Kıyamet kopmadı ama...
Kıyamet alametleri ile birlikte bir yıl daha geçti ve koskoca
2012’de bitti. Her ne kadar aynı şeyleri bir sene sonra
2013 için söyleyecek de olsak şimdilik gelin bu yıl oyun dünyasında neler olmuş bitmiş kısaca bir bakalım.
Aslında bu tarz makalelerin çoğu –hatta neredeyse hepsi- o yıl çıkan oyunları sıra sıra yazıp hepsini teker teker sizlere açıklamaktan ibarettir. Lakin bu sefer biraz farklı bir yol izleyip sizlere aklımdan geçenleri yazacağım. Bunun yanında ofis arkadaşlarımın da görüşlerine ara ara yer vereceğim.

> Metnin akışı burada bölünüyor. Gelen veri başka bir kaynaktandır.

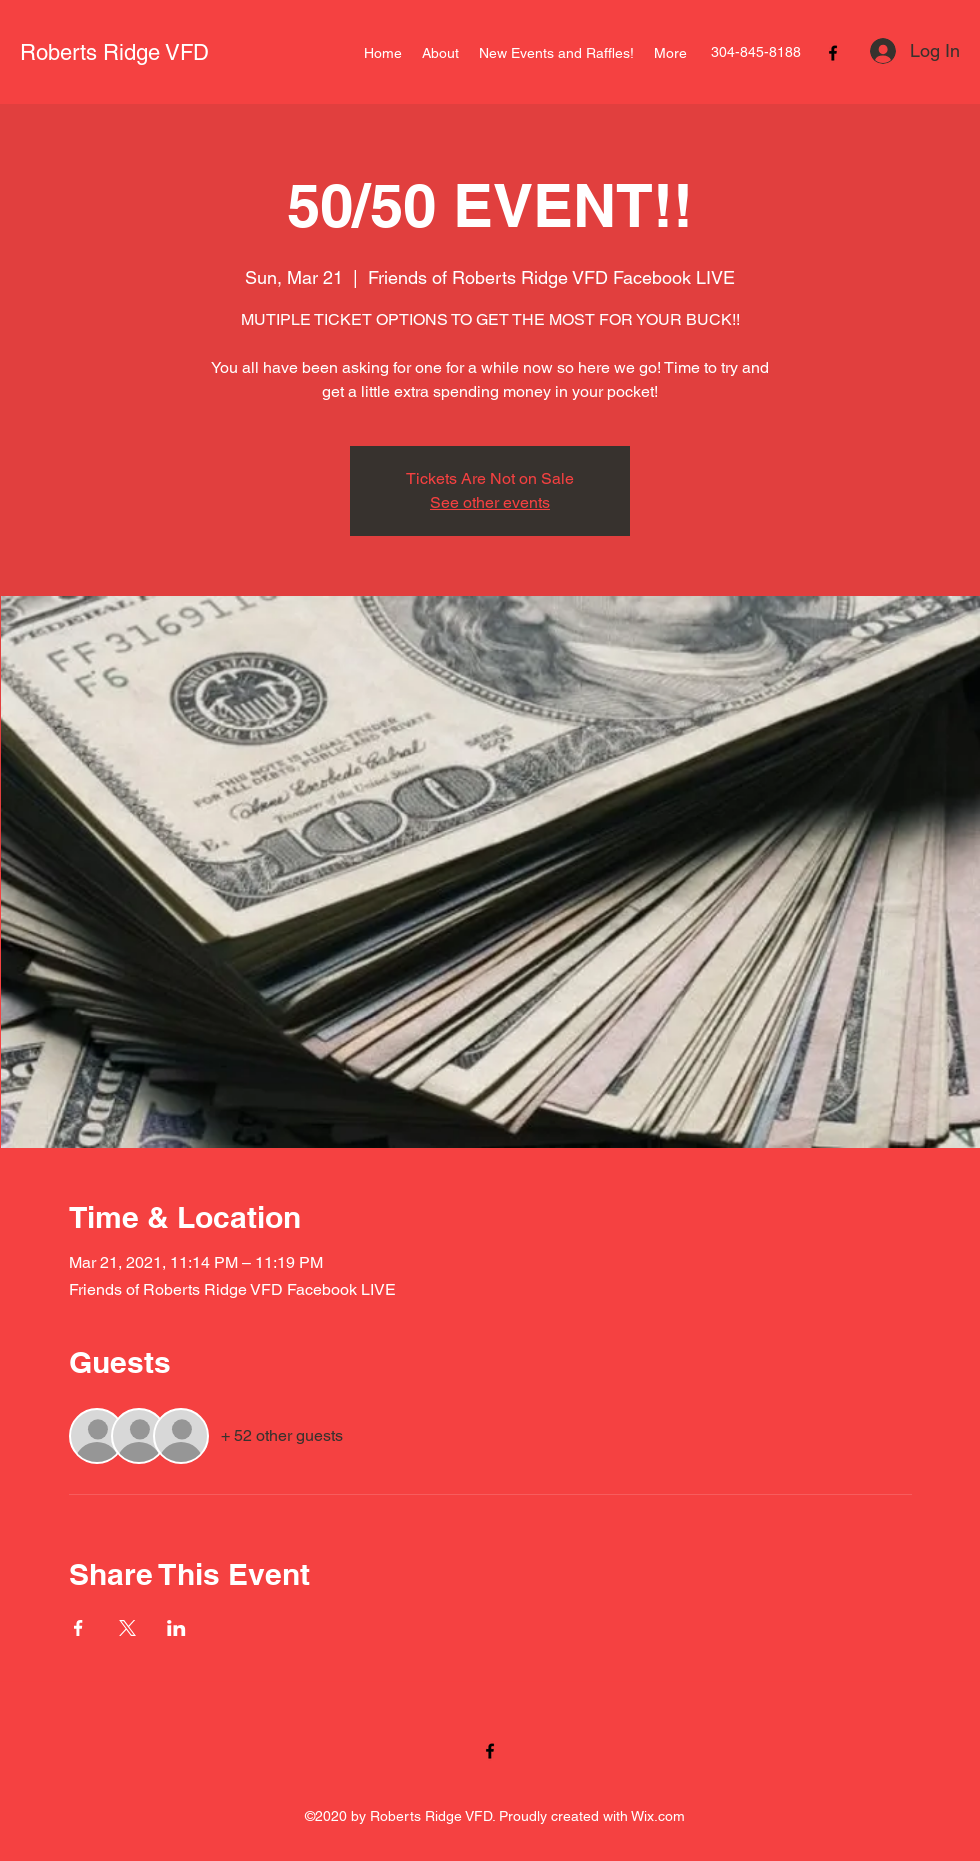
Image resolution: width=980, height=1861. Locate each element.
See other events (490, 502)
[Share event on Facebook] (78, 1628)
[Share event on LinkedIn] (176, 1628)
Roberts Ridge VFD (114, 52)
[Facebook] (833, 53)
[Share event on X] (127, 1628)
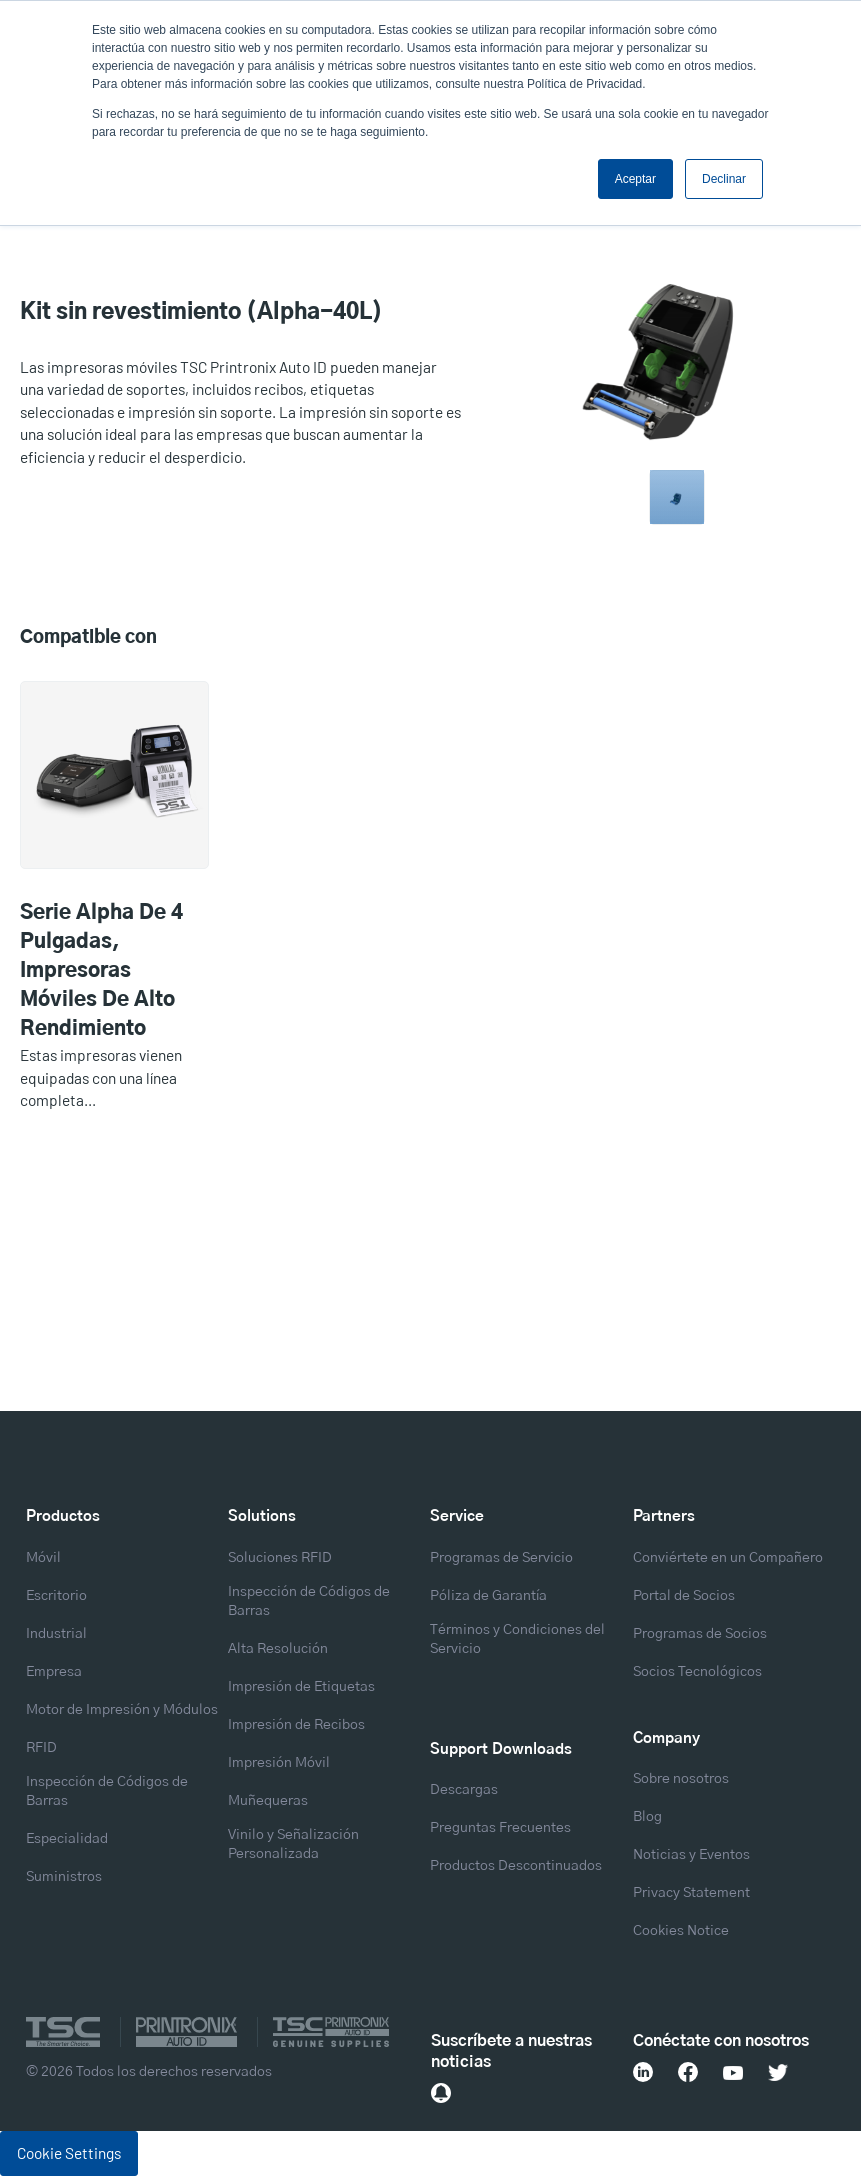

And the Oscar goes to...Pekâlâ, sanırım başlamamız gereken nokta doğrudan
VGA 2012 olmalı. Neden VGA? Çünkü bu sene VGA’nın birincisi tıpkı birkaç sene önce Oscar’ın en iyi oyuncuları kategorisi gibi büyük bir sürprize sahne oldu.
Hatırlarsanız birkaç sene önce (tam tarihi hatırlamıyorum kusura bakmayın) Denzel Washington ve Haley Berry, Oscar’ı kazanan ilk siyahi oyuncular olarak tarihe geçmişlerdi. Belki VGA’daki o kadar sükseli bir olay değildi ancak
Walking Dead oyununun, yılın en iyi oyun olması büyük bir kesimi şaşırttı.
Peki, bu seçim çok mu abes? Kesinlikle hayır!
Bir adventure oyunu olarak ortaya çıkan Walking Dead sadece “point-click adventure” olarak bakıldığında rezalet bir oyun olabilir, nitekim hiçbir bulmaca sizi zorlayacak güçte değil ancak Walking Dead’in de amacı size garip, absürt bilmeceler sunmak da değil. Onun amacı tamamen size ait bir hikaye anlatmak.
Quantic Dream’in (Heavy Rain, Fahrenheit) patronu
David Cage’in oyun anlatımı için düşündükleri hakkında sizlere geçtiğimiz senelerde pek çok haber yaptım. Cage’i cidden severim, bence oyun dünyasına gelen nimetlerden bir tanesidir. Onun
narriative dediğimiz
hikaye anlatımı hakkındaki konuşmaları aklıma geldiğinde
Telltales’ın ne kadar benzer bir çizgide ilerlediğini görüyoruz. Monkey Island ile başlayıp Back to the Future ile devam eden bu macera serisini 2012 için muhteşem bir finalle sonlandıran firma ayakta alkışlamak gerekiyor.
Eski dost düşman olmazBunun yanında yine her yılın olmazsa olmazları da 2012’de bizlerle birlikteydi. Bunların en başında
Call of Duty serisi geliyor elbette. Son iki senedir Electronic Arts tarafından taciz edilse de Activision, serideki çizgisini ve başarısını hiç bozmadan devam ettiriyor.
CoD serisinin son çıkan oyunu
Black Ops 2 için söylenecek fazla bir söz yok açıkçası. Nitekim 15 günde 1 milyar adet satan oyunun sevilmediğini kim iddia edebilir? Öte yandan EA bu sene yeni bir
Medal of Honor ile yerini sağlamlaştırmaya çalışırken
Battlefield 3’te yediğinden daha büyük bir darbe yedi.
Warfighter için alevlenen o umutlar ciddi anlamda oyunla birlikte söndü gitti.
Burada CoD çok iyi MoH çok kötü kavgası yapmak ya da başlatmak niyetinde değilim ancak
Dragon Age 2 faciasından beridir şahsen uyuz olduğum bir firma olan EA’yı en ufak bir hatasında taviz vermeden eleştirmeye de devam edeceğim.